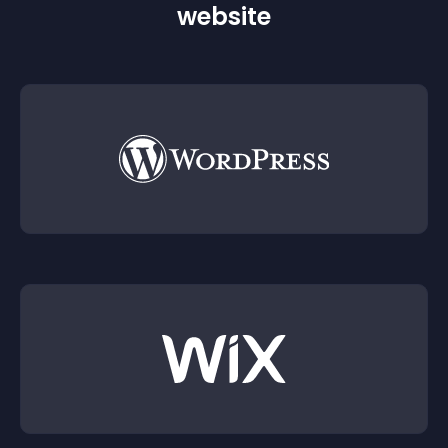
website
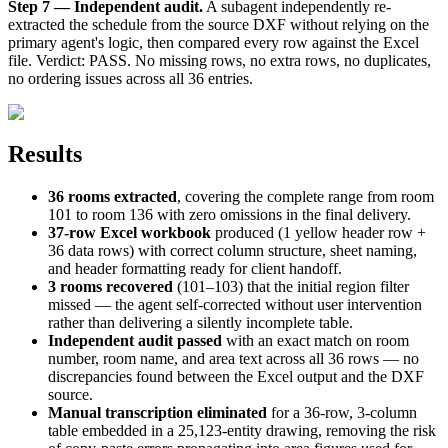
Step 7 — Independent audit.
A subagent independently re-
extracted the schedule from the source DXF without relying on the
primary agent's logic, then compared every row against the Excel
file. Verdict: PASS. No missing rows, no extra rows, no duplicates,
no ordering issues across all 36 entries.
Results
36 rooms extracted
, covering the complete range from room
101 to room 136 with zero omissions in the final delivery.
37-row Excel workbook
produced (1 yellow header row +
36 data rows) with correct column structure, sheet naming,
and header formatting ready for client handoff.
3 rooms recovered
(101–103) that the initial region filter
missed — the agent self-corrected without user intervention
rather than delivering a silently incomplete table.
Independent audit passed
with an exact match on room
number, room name, and area text across all 36 rows — no
discrepancies found between the Excel output and the DXF
source.
Manual transcription eliminated
for a 36-row, 3-column
table embedded in a 25,123-entity drawing, removing the risk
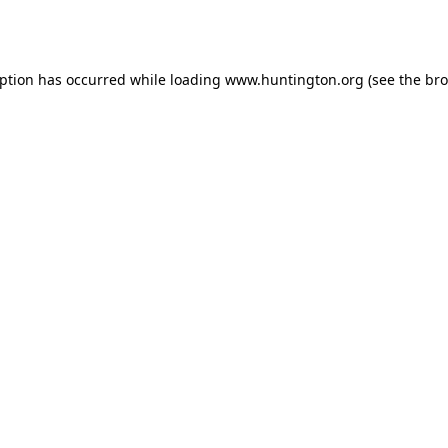
eption has occurred while loading
www.huntington.org
(see the
bro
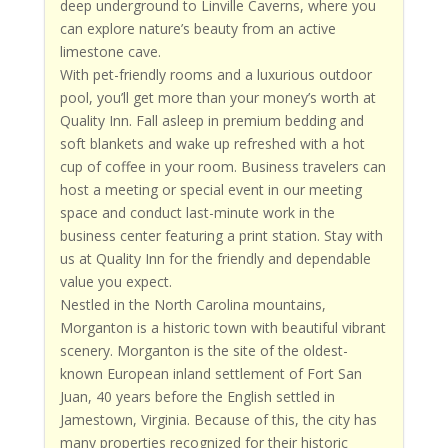
deep underground to Linville Caverns, where you
can explore nature’s beauty from an active
limestone cave.
With pet-friendly rooms and a luxurious outdoor
pool, you’ll get more than your money’s worth at
Quality Inn. Fall asleep in premium bedding and
soft blankets and wake up refreshed with a hot
cup of coffee in your room. Business travelers can
host a meeting or special event in our meeting
space and conduct last-minute work in the
business center featuring a print station. Stay with
us at Quality Inn for the friendly and dependable
value you expect.
Nestled in the North Carolina mountains,
Morganton is a historic town with beautiful vibrant
scenery. Morganton is the site of the oldest-
known European inland settlement of Fort San
Juan, 40 years before the English settled in
Jamestown, Virginia. Because of this, the city has
many properties recognized for their historic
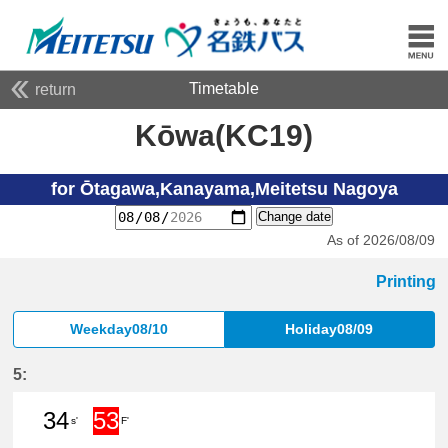
Timetable
return
Kōwa(KC19)
for Ōtagawa,Kanayama,Meitetsu Nagoya
Change date
As of 2026/08/09
Printing
Weekday08/10
Holiday08/09
5:
34
53
s'
F'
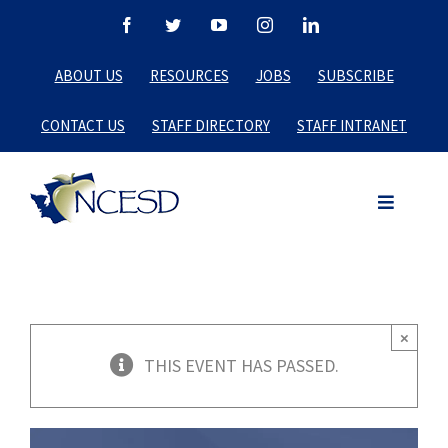
Skip
Facebook
Twitter
YouTube
Instagram
LinkedIn
to
ABOUT US
RESOURCES
JOBS
SUBSCRIBE
content
CONTACT US
STAFF DIRECTORY
STAFF INTRANET
×
THIS EVENT HAS PASSED.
++++++++++++++++++++
WHAT THE TASK ASKS:
Repeat all the material above exactly, apart from the pictures.

FINISHED EXERCISE:
website
Step 7 — Independent audit.
A subagent independently re-
extracted the schedule from the source DXF without relying on the
primary agent's logic, then compared every row against the Excel
file. Verdict: PASS. No missing rows, no extra rows, no duplicates,
no ordering issues across all 36 entries.
Results
36 rooms extracted
, covering the complete range from room
101 to room 136 with zero omissions in the final delivery.
37-row Excel workbook
produced (1 yellow header row +
36 data rows) with correct column structure, sheet naming,
and header formatting ready for client handoff.
3 rooms recovered
(101–103) that the initial region filter
missed — the agent self-corrected without user intervention
rather than delivering a silently incomplete table.
Independent audit passed
with an exact match on room
number, room name, and area text across all 36 rows — no
discrepancies found between the Excel output and the DXF
source.
Manual transcription eliminated
for a 36-row, 3-column
table embedded in a 25,123-entity drawing, removing the risk
eption has occurred while loading
www.huntington.org
(see the
bro
deep underground to Linville Caverns, where you
can explore nature’s beauty from an active
limestone cave.
With pet-friendly rooms and a luxurious outdoor
pool, you’ll get more than your money’s worth at
Quality Inn. Fall asleep in premium bedding and
soft blankets and wake up refreshed with a hot
cup of coffee in your room. Business travelers can
host a meeting or special event in our meeting
space and conduct last-minute work in the
business center featuring a print station. Stay with
us at Quality Inn for the friendly and dependable
value you expect.
Nestled in the North Carolina mountains,
Morganton is a historic town with beautiful vibrant
scenery. Morganton is the site of the oldest-
known European inland settlement of Fort San
Juan, 40 years before the English settled in
Jamestown, Virginia. Because of this, the city has
many properties recognized for their historic
Timetable
return
Kōwa(KC19)
for Ōtagawa,Kanayama,Meitetsu Nagoya
Change date
As of 2026/08/09
Printing
Weekday08/10
Holiday08/09
5:
34
53
s'
F'
Skip
Facebook
Twitter
YouTube
Instagram
LinkedIn
to
ABOUT US
RESOURCES
JOBS
SUBSCRIBE
content
CONTACT US
STAFF DIRECTORY
STAFF INTRANET
×
THIS EVENT HAS PASSED.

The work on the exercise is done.